Wednesday, 10 July 2013

Huge iceberg calves from Pine Island Glacier.

The DLR satellite TerraSAR-X observed a 720 km² iceberg calve away from the Pine Island Glacier in Antarctica and float free into the Amundsen Sea on Monday 8 July 2013. The glacier, which flows along the south side of the Hudson Mountains into Pine Island Bay (named for the seaplane USS Pine Island which first explored the area, not for any local flora) drains about 10% of Antarctica's Western Ice Shelf and has both accelerated and thinned notably since observations began, increasing in speed by about 73% and losing an average of 46 gigatonnes of mass per year between 1973 and 2007.

The newly formed iceberg (upper left) calving away from Pine Island Glacier. DLR.

The loss of icebergs from Pine Island Glacier into the sea is a natural process; all glaciers flow, and eventually either calve into the sea (or sometimes a big lake) or reach an area warm enough to melt, feeding streams and rivers. However the increase in the rate at which Pine Island Glacier is flowing and thinning is reason for concern. 
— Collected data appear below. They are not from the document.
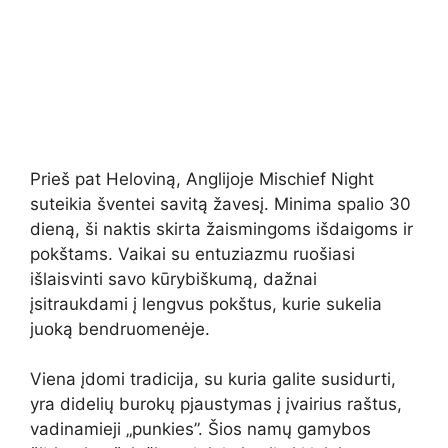
Prieš pat Heloviną, Anglijoje Mischief Night
suteikia šventei savitą žavesį. Minima spalio 30
dieną, ši naktis skirta žaismingoms išdaigoms ir
pokštams. Vaikai su entuziazmu ruošiasi
išlaisvinti savo kūrybiškumą, dažnai
įsitraukdami į lengvus pokštus, kurie sukelia
juoką bendruomenėje.
Viena įdomi tradicija, su kuria galite susidurti,
yra didelių burokų pjaustymas į įvairius raštus,
vadinamieji „punkies”. Šios namų gamybos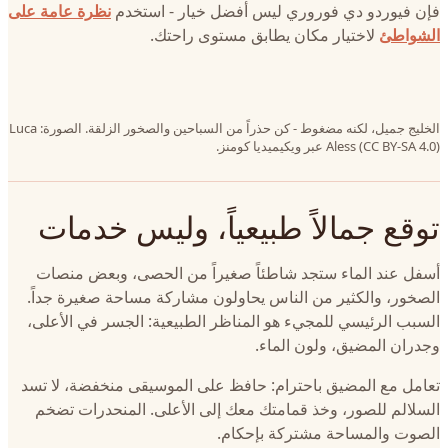
فإن فيوردو دي فوروري ليس أفضل خيار - استخدم
نظرة عامة على
الشواطئ
لاختيار مكان يطابق مستوى راحتك.
الخليج جميل، لكنه مضغوط - كن حذراً من السباحين والصخور الزلقة. الصورة: Luca
Aless (CC BY-SA 4.0) عبر ويكيميديا كومنز.
توقع جمالاً طبيعياً، وليس خدمات
أسفل عند الماء ستجد شاطئاً صغيراً من الحصى، وبعض منصات
الصخور، والكثير من الناس يحاولون مشاركة مساحة صغيرة جداً.
السبب الرئيسي للمجيء هو المناظر الطبيعية: الجسر في الأعلى،
وجدران المضيق، ولون الماء.
تعامل مع المضيق باحترام: حافظ على الموسيقى منخفضة، لا تسد
السلالم للصور، وخذ قمامتك معك إلى الأعلى. المنحدرات تضخم
الصوت والمساحة مشتركة بإحكام.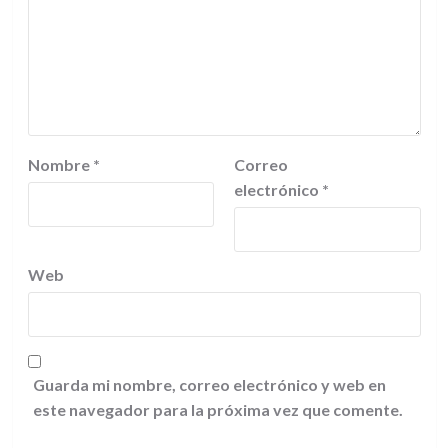
Nombre
*
Correo
electrónico
*
Web
Guarda mi nombre, correo electrónico y web en
este navegador para la próxima vez que comente.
Glaciers are fed by precipitation, like rivers, but increased precipitation will not necessarily lead to increased flow as it will with a river, as the flow of a glacier is determined by its mass-balance ratio. Effectively this means a glacier's flow is driven by a combination of input and temperature. It the amount of precipitation increases and the temperature drops the glacier will slow and thicken. I the case of Pine Island Glacier it is thought that the increased flow is driven primarily by the warming of the Amundsen Sea, which removes more material at the calving front (warm a glacier and it calves more rapidly) causing the glacier to flow more rapidly, which in the absence of a notable increase in precipitation, has led the glacier to thin.